Die Frage, die nun nach siebeneinhalb Jahren sozialistischer Regierung zu beantworten wäre, lautet: Wo steht das Bundesheer? Welches „Image” genießen Angehörige des Bundesheeres in der Öffentlichkeit?

Der Ausgangspunkt der Heeresreform war bestimmt kein erfreulicher - trotz sicherlich ehrlicher Bemühungen vieler Militärs: Es war die völlig undifferenzierte Forderung der Sozialisten nach Verkürzung der Präsenzdienstzeit von neun auf sechs Monate. Eine Forderung, die in erster Linie aufgestellt worden ist, um Wahlen zu gewinnen.

Das Verhalten der Sozialisten hat ganz offensichtlich nicht zur Integration des Bundesheeres in die Gesellschaft beigetragen.

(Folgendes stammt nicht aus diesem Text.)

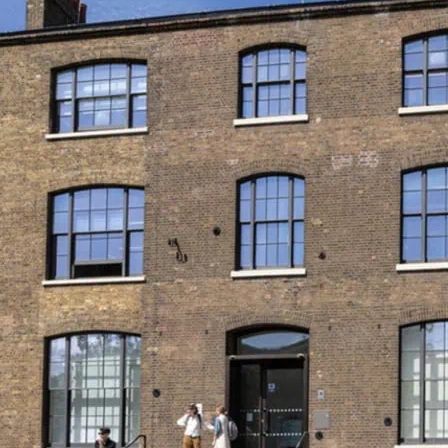
Queer Britain is the UK’
what’s on at Queer Brita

Auch aktuelle Forderungen nach Abschaffung der Zivildienstkommission aus den Reihen der ÖGB-Jugend fügen sich exakt in das Bild eines verbogenen Geschichtsverständnisses der Linken, die es auch heute nicht lassen wollen, mit dem Zeigefinger auf die Jahre 1927,1934 oder 1938 zu zeigen- so als ob sie selbst, die Linken, die Sozialisten, eine fremde Besatzungsmacht wären, die damals völlig außerhalb der Reichweite politischer Verantwortung stand.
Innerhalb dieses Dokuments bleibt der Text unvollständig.